YOUR TASK:
An exact transcription of every record is needed, leaving out the pictures.

================================

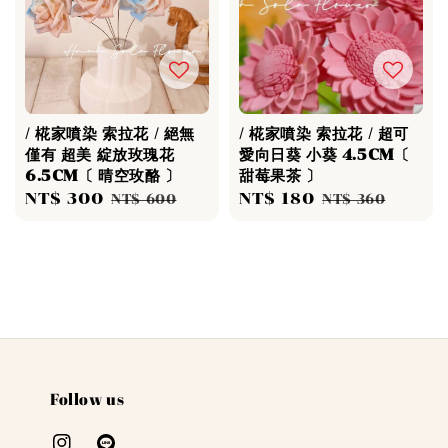
/ 椛家噴染 索拉花 / 絕無
/ 椛家噴染 索拉花 / 超可
僅有 超美 綻放玫瑰花
愛向日葵 小葵 4.5CM〔
6.5CM〔 晴空玫酪 〕
甜莓果茶 〕
Sale
NT$ 300
Regular
Sale
NT$ 180
Regular
NT$ 600
NT$ 360
price
price
price
price
Follow us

================================

REPLY TO THE EXERCISE:
/ 椛家噴染 索拉花 / 絕無
/ 椛家噴染 索拉花 / 超可
僅有 超美 綻放玫瑰花
愛向日葵 小葵 4.5CM〔
6.5CM〔 晴空玫酪 〕
甜莓果茶 〕
Sale
NT$ 300
Regular
Sale
NT$ 180
Regular
NT$ 600
NT$ 360
price
price
price
price
Follow us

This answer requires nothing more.